By Heather Clancy
April 25, 2016

Heather Clancy is a contributing editor at Fortune.

When I poke around on the Internet, researching a purchase or gathering data for an article, I’m often confronted with ever-so-persistent “bots” that want to guide my experience on certain websites. Almost as often, my reaction is to surf away from those sites with haste.

Philosophically speaking, I love the idea that artificial intelligence can play a role in improving communications. I even believe they will play a role (eventually) in helping businesses of any shape or size provide better customer service, especially in off-hours when a human agent can’t be available. Technically speaking, though, many bots are more annoying than helpful, though this year could represent the turning point. Facebook is pushing this idea quite vocally, as the social networking giant demonstrated during its F8 developer conference earlier this month. More than 40 companies, including eBay and Walmart, now use its Messenger service for support. They can even program the service to respond with certain automated messages or images.

Improving responsiveness is definitely a wise thing to prioritize. Almost three-quarters of the U.S. consumers surveyed last year by Forrester Research suggest that “valuing their time” is the most important thing a business can do to demonstrate good service. Bots can certainly help answer simple questions more efficiently, but that means human agents need to become even more empathetic. And that could mean allowing them to abandon canned scripts even as software agents memorize and “learn” from them.

Danish-born company Zendesk, a specialist in customer service software, is investing heavily in bot technology to improve its cloud platform, and that’s no surprise. But it is also experimenting with alternative services that rely on a distinctly human touch.

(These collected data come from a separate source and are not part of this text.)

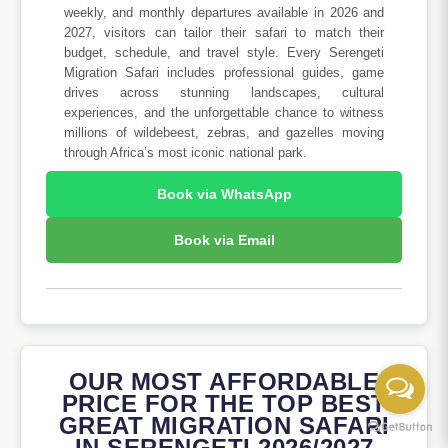
weekly, and monthly departures available in 2026 and
2027, visitors can tailor their safari to match their
budget, schedule, and travel style. Every Serengeti
Migration Safari includes professional guides, game
drives across stunning landscapes, cultural
experiences, and the unforgettable chance to witness
millions of wildebeest, zebras, and gazelles moving
through Africa’s most iconic national park.
Book via WhatsApp
Book via Email
OUR MOST AFFORDABLE
PRICE FOR THE TOP BEST
GREAT MIGRATION SAFARI
IN SERENGETI 2026/2027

One example is its relationship with Be My Eyes, a startup that connects visually impaired individuals with sighted volunteers through a live mobile video app. As the name implies, the specific idea is to help with small tasks such as identifying the expiration data on a carton of milk. The same model could apply to other organizations interested in crowdsourcing volunteers to help with various support tasks, said Zendesk founder and CEO Mikkel Svane.

“We live in a world where we prefer to get support from either ourselves or from someone in a similar situation to ours,” he said. “If you take this to the next level, at the same time, we’re interested in helping each other.”

It’s a great reminder that bots are just one more touchpoint through which a customer relationship can be bred or broken. “It’s one big conversation with the brand,” Svane noted. With that in mind, are you comfortable with who—or what—is talking on your behalf?